Looking for code reviews for my AES implementation in cpp
Posted by Almajhoule@reddit | learnprogramming | View on Reddit | 5 comments
Hi, I just finished this AES implementation, and I wonder if I can add something, edit something, or fix any security things. I'll be happy if you leave your honest review (I'm trying to improve myself).
This AES implementation support : AES128 AES192 AES256
opentabs-dev@reddit
one concrete thing nobody mentioned yet: if you're using a precomputed sbox table (the usual textbook approach), your impl is vulnerable to cache-timing attacks. the lookup index depends on the secret key bytes, so an attacker on the same machine can recover the key by watching cache misses. real-world libs use either bitsliced AES or just delegate to AES-NI intrinsics. also +1 on running NIST KAT vectors - if those don't pass byte-for-byte your impl is broken regardless of how clean the code looks.

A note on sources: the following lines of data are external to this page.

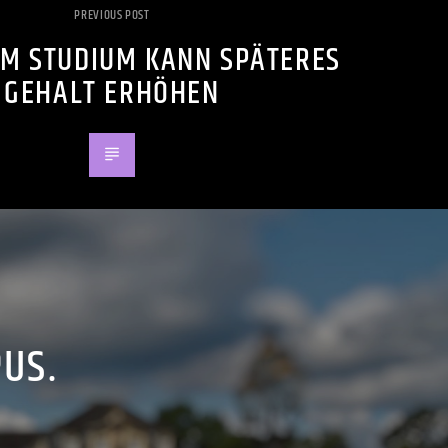
PREVIOUS POST
IM STUDIUM KANN SPÄTERES
GEHALT ERHÖHEN
PUS.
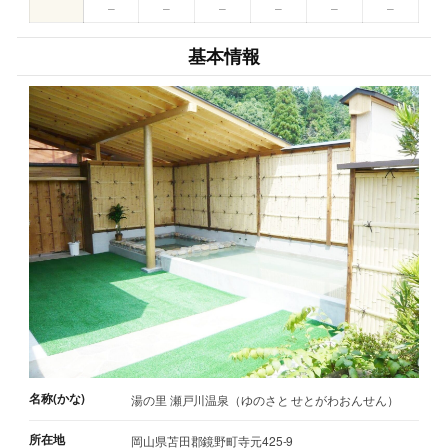
–
–
–
–
–
–
基本情報
名称(かな)
湯の里 瀬戸川温泉（ゆのさと せとがわおんせん）
所在地
岡山県苫田郡鏡野町寺元425-9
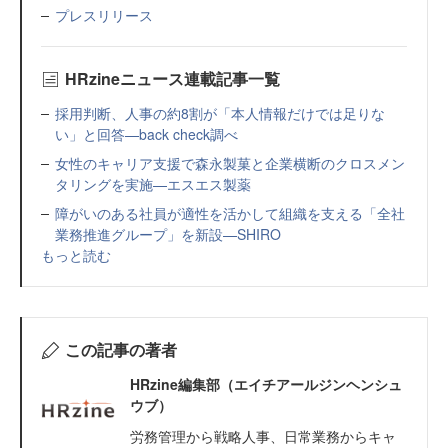
プレスリリース
HRzineニュース連載記事一覧
採用判断、人事の約8割が「本人情報だけでは足りな
い」と回答—back check調べ
女性のキャリア支援で森永製菓と企業横断のクロスメン
タリングを実施—エスエス製薬
障がいのある社員が適性を活かして組織を支える「全社
業務推進グループ」を新設—SHIRO
もっと読む
この記事の著者
HRzine編集部（エイチアールジンヘンシュ
ウブ）
労務管理から戦略人事、日常業務からキャ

Suspicious_Coat3244@reddit
To be honest, the fact that you implemented AES yourself puts you already in the lead. That's the kind of project where you suddenly become aware of the sheer number of dirty implementation details inherent in actual cryptography.
Here are some suggestions, although: Crypto code will be reviewed much differently than typical projects; "it works" is merely table stakes. People will scrutinize many more details like timing attacks, side channels, memory handling, constant-time operation, key deletion, test vectors, padding correctness, etc.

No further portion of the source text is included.